Sufrió otro ataque de tos.

Santiago Berga puso cara de comenzar a pensárselo.

Capítulo 14

El mercado del Borne aparecía imponente a ojos de los dos forasteros, el conde de Chiaravalle y Max, quienes caminaban mirándolo todo con asombro, extasiados como palurdos. La enorme estructura de metal, la cúpula que bajaba hacia los laterales, abierta, sin sujetarse en una sola columna, dejaba pasar la luz del sol, que iluminaba los tenderetes, las frutas y los puestos de especias, de vivos colores. Había voces que pregonaban los productos aquí y allá, un ciego que pedía limosna, limpiabotas, criadas haciendo la compra, algún que otro ratero y muchos desocupados. El olor de los puestos de carne, las moscas, el fuerte aroma del pescado fresco y el efluvio de la sal del cercano mar influían en el ambiente, que, caluroso y húmedo, incitaba a quitarse la chaqueta y pasear.

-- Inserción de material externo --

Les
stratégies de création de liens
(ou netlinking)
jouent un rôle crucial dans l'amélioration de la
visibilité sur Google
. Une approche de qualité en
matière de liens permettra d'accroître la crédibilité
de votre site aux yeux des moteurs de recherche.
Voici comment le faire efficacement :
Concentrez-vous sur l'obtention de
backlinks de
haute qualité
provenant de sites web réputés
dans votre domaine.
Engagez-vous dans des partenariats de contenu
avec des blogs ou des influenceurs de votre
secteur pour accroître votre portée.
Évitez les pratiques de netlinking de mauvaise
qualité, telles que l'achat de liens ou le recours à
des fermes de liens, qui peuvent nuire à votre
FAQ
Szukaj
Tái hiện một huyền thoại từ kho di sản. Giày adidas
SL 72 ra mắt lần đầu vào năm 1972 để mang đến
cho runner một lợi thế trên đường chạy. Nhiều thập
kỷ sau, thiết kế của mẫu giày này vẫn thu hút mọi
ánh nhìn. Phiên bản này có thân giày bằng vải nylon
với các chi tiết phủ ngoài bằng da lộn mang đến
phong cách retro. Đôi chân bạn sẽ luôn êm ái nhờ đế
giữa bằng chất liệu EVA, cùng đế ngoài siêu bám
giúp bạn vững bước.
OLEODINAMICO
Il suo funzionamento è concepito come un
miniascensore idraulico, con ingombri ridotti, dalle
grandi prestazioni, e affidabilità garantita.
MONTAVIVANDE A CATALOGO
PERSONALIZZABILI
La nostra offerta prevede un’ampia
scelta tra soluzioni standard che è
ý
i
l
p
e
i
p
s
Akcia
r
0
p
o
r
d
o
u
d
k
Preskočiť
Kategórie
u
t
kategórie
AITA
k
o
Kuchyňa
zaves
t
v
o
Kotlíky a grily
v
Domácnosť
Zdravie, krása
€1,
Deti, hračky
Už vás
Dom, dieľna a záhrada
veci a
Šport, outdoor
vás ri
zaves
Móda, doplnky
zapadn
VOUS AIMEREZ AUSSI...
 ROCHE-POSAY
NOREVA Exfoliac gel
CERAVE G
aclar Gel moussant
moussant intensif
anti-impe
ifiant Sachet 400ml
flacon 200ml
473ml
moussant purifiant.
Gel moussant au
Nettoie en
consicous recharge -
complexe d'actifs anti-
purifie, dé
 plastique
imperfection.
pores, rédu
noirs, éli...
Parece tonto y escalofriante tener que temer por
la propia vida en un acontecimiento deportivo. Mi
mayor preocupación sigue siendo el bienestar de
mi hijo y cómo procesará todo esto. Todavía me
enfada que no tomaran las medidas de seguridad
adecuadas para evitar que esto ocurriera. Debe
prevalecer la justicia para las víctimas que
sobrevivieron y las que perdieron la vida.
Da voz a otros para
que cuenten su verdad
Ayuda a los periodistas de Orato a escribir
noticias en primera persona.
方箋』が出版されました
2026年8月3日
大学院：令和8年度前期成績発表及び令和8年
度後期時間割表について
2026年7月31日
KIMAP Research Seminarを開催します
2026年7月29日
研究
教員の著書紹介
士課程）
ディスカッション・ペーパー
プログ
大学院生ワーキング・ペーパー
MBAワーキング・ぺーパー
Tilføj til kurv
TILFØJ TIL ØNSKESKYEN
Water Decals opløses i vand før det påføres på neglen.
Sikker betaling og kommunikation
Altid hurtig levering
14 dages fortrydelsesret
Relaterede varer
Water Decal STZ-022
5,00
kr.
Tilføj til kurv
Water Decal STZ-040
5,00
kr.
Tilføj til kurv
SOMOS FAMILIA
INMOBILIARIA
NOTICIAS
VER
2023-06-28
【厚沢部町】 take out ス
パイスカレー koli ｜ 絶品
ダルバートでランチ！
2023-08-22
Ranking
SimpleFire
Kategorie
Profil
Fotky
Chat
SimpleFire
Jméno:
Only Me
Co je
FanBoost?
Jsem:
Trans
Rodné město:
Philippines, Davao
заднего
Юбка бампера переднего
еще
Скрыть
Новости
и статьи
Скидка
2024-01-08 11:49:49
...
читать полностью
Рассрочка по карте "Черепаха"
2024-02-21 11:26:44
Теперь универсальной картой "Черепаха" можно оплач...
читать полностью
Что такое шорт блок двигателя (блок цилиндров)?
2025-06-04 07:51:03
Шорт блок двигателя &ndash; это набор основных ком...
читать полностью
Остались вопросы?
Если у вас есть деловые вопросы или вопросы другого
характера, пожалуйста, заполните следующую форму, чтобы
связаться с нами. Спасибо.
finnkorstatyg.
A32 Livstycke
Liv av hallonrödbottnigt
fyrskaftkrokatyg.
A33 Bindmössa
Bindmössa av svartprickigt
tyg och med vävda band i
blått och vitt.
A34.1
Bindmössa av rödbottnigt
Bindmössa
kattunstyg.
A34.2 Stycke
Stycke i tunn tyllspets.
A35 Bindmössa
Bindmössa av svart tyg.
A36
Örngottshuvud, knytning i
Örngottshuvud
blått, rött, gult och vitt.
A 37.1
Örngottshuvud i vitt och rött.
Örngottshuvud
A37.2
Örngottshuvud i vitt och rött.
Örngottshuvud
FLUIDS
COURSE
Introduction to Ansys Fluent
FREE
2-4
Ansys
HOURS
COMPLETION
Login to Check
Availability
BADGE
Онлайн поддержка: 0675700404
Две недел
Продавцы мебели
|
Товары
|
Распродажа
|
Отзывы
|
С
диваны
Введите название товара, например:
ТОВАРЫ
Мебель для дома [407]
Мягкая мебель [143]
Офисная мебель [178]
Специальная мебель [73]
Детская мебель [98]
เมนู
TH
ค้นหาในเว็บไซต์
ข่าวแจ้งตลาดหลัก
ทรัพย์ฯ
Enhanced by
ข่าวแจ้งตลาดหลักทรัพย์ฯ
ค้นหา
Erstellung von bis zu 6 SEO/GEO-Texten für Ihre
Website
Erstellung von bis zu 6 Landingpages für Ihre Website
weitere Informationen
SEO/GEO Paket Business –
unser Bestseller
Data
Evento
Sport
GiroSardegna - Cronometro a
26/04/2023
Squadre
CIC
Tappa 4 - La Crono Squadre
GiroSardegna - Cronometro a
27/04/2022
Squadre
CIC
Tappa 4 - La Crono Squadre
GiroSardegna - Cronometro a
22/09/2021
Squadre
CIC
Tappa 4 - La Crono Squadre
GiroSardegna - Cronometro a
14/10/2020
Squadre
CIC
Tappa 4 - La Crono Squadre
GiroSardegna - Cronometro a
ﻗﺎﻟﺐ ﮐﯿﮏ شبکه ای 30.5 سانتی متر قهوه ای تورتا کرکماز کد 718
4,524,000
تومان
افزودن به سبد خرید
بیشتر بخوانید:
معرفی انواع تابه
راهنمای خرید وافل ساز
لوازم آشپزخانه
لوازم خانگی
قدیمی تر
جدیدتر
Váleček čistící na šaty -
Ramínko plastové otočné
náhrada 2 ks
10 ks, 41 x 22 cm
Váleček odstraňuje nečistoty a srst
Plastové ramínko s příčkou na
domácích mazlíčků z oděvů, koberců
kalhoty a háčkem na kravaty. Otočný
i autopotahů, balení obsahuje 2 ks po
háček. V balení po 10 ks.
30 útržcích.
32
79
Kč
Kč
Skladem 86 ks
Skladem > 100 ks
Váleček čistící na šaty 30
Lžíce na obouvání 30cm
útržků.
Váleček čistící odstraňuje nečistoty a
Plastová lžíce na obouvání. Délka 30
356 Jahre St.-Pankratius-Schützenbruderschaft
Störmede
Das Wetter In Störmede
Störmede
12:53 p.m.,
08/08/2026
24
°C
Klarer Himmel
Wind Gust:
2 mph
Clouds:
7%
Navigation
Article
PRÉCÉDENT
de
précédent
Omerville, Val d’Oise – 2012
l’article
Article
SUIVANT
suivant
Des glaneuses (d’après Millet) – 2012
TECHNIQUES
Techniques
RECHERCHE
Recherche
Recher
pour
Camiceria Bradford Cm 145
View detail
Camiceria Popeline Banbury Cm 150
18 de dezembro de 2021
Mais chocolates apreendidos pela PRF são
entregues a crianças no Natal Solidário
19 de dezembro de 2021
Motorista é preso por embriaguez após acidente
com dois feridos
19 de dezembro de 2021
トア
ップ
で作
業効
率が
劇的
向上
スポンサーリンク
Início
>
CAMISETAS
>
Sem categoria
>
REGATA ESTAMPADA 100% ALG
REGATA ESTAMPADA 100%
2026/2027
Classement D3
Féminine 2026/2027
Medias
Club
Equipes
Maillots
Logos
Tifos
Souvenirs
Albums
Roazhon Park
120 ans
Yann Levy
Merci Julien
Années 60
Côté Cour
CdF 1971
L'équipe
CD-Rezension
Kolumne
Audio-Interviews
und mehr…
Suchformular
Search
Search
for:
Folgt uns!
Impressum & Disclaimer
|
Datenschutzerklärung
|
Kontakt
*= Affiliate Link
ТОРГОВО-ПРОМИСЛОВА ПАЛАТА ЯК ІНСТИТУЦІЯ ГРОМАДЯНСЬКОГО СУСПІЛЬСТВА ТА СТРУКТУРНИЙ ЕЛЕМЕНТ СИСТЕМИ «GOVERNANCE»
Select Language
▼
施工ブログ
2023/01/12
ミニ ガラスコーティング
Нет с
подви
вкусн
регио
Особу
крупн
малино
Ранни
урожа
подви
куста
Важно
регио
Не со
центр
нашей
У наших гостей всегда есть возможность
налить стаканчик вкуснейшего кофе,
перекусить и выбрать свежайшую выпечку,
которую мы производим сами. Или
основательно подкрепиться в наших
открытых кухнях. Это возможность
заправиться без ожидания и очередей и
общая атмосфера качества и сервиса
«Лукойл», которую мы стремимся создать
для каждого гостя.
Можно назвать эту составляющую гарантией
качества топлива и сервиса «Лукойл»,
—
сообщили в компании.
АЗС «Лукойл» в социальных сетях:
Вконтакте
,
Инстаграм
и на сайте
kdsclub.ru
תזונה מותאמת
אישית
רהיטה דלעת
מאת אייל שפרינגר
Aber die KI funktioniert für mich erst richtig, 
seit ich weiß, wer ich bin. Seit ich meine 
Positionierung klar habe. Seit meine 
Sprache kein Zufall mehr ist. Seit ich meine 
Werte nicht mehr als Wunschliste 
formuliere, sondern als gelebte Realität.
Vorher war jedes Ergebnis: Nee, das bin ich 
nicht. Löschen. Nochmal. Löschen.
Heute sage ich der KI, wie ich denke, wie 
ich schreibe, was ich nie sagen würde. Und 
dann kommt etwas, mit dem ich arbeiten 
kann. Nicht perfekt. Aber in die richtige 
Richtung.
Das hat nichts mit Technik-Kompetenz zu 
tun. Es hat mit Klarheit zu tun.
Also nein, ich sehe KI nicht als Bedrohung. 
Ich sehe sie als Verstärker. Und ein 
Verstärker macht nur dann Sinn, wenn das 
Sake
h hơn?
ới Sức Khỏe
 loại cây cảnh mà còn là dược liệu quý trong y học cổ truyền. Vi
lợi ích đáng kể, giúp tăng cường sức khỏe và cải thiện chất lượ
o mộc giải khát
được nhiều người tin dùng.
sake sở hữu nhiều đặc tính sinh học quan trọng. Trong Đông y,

No les fue difícil encontrar la carnicería de la Colasa, una mujer gorda, de cuello grueso, fuerte, con la voz ronca de tanto vocear y discutir con las comadres.

– Assumpta -dijo Max como le había indicado Berga.

La mujer, dejando al cargo a dos empleadas, pasó bajo una portezuela del mostrador con agilidad, y sin mediar palabra les instó a que la siguieran. Entraron en una oscura tasca de la calle Comercio.

El ambiente era opresivo, cargado, y algunos paisanos mal encarados los miraron con desconfianza al entrar. La mujer hizo un gesto y les trajeron una botella de aguardiente y tres vasos.